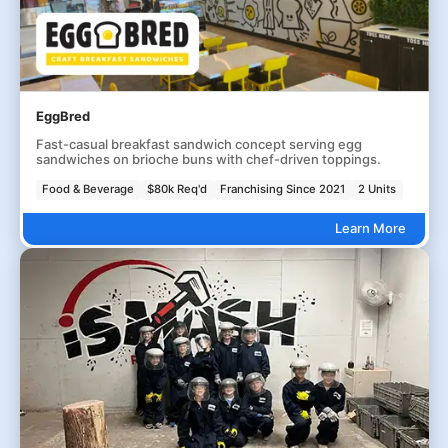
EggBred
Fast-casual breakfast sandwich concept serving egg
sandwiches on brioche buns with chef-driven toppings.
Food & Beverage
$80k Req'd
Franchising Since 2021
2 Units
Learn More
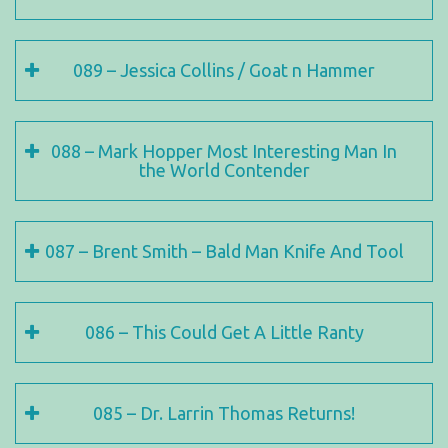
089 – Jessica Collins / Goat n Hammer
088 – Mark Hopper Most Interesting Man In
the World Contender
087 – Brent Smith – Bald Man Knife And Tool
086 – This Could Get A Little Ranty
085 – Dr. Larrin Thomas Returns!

· · · · · · ·

_INSTRUCTIONS FOR THE TASK_. Repeat each line of the material exactly, and drop any image it carries.

_ANSWER TO THIS TASK_.
EggBred
Fast-casual breakfast sandwich concept serving egg
sandwiches on brioche buns with chef-driven toppings.
Food & Beverage
$80k Req'd
Franchising Since 2021
2 Units
Learn More
089 – Jessica Collins / Goat n Hammer
088 – Mark Hopper Most Interesting Man In
the World Contender
087 – Brent Smith – Bald Man Knife And Tool
086 – This Could Get A Little Ranty
085 – Dr. Larrin Thomas Returns!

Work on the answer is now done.